State-level surveillance indicates that regions such as Goa, Lakshadweep, and Chhattisgarh currently exhibit the highest proportionate burdens of primary infertility.19 Furthermore, the urban-rural epidemiological divide remains highly pronounced. The TFR in urban India stands at an alarmingly low 1.6, compared to 2.1 in rural domains.2 The elevated incidence of subfertility in urban centers is strongly, though complexly, correlated with a matrix of factors: delayed marital age, intensive career aspirations leading to the postponement of childbearing, disproportionate exposure to environmental pollutants, and the rapid adoption of sedentary lifestyles.4 While rural populations generally marry younger and benefit from higher natural conception rates, the progressive penetration of urban lifestyle habits into rural areas is slowly eroding this historical fertility advantage.20

The Narrowing Window of Fertility and the Paradigm of Delayed Motherhood

A fundamental, structural demographic shift actively fueling the modern infertility crisis is the systemic postponement of first-time motherhood. When examining the data superficially, the median age at which an Indian woman has her first child has only marginally increased over the past two decades, currently sitting at just over 21 years nationally.23 However, decomposing this aggregate statistic reveals a monumental shift occurring within India's expanding urban middle and upper-middle classes.23

Sometime within the current decade, India recorded a historic demographic milestone: for the first time in the nation's recorded history, more children began to be born to women in their late twenties than to those in their early twenties.23 This transition mimics the demographic evolution observed in the United Kingdom in the early 1970s, indicating a maturation of the Indian reproductive timeline.23 In metropolitan hubs like Delhi, the evidence of delayed motherhood is stark.
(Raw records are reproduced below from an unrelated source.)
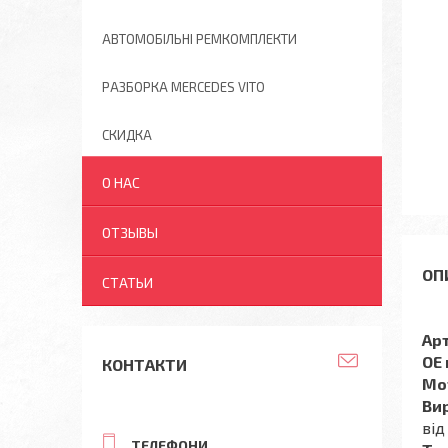
АВТОМОБІЛЬНІ РЕМКОМПЛЕКТИ
РАЗБОРКА MERCEDES VITO
СКИДКА
О НАС
ОТЗЫВЫ
СТАТЬИ
Ар
OE
КОНТАКТИ
Мо
Ви
від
Census and municipal data from 2024 indicate that the share of births to women aged 30–34 surged dramatically from 9.9% in 2005 to 24.6% in 2024.25 Even more tellingly, births to mothers aged 35 or older more than tripled, rising from 2.7% to 8.9% over the same period.25 Conversely, the share of births to younger women aged 20–24 plummeted from 46.6% down to 27.1%, representing a near 20-percentage-point decline that signals the end of early motherhood as the dominant urban reproductive pattern.25

Biologically, human female fecundity is strictly governed by a finite ovarian reserve, which undergoes a precipitous and irreversible decline after the age of 30, with a sharp acceleration in atresia and degradation after the age of 35.20 This decline is characterized not only by a reduction in oocyte quantity but, more critically, by a severe degradation in oocyte quality, marked by an exponential increase in chromosomal aneuploidies and meiotic spindle abnormalities.26

While delayed motherhood is a highly rational and often necessary socioeconomic response to increased female educational attainment, workforce participation, and the pursuit of financial and emotional stability prior to family building, the rigid physiological reality of human reproduction frequently clashes with these modern socioeconomic timelines.25 Advanced maternal age (defined clinically as  35 years) is not only a primary, independent driver of subfecundity but is also strongly associated with a spectrum of adverse obstetric and maternal outcomes.29 Multivariable logistic regression analyses of Indian data indicate that women experiencing delayed motherhood possess significantly higher adjusted odds (AOR: 1.15) of being underweight or suffering from nutritional deficiencies, alongside an elevated risk for complex, high-risk obstetric interventions.29

A pervasive and dangerous misconception among urban couples is the belief that Assisted Reproductive Technology can entirely mitigate the consequences of age-related fertility decline.26 While ART provides powerful interventions, it cannot reverse intrinsic, age-dependent oocyte degradation, making the biological clock an enduring, unyielding factor in the Indian infertility landscape.26

Endocrine and Metabolic Pathologies: The Ascendancy of PCOS

The clinical profile of the infertile Indian female is undergoing a rapid and alarming evolution. Traditional etiologies of infertility are now increasingly overshadowed by a soaring prevalence of metabolic, endocrine, and inflammatory systemic disorders.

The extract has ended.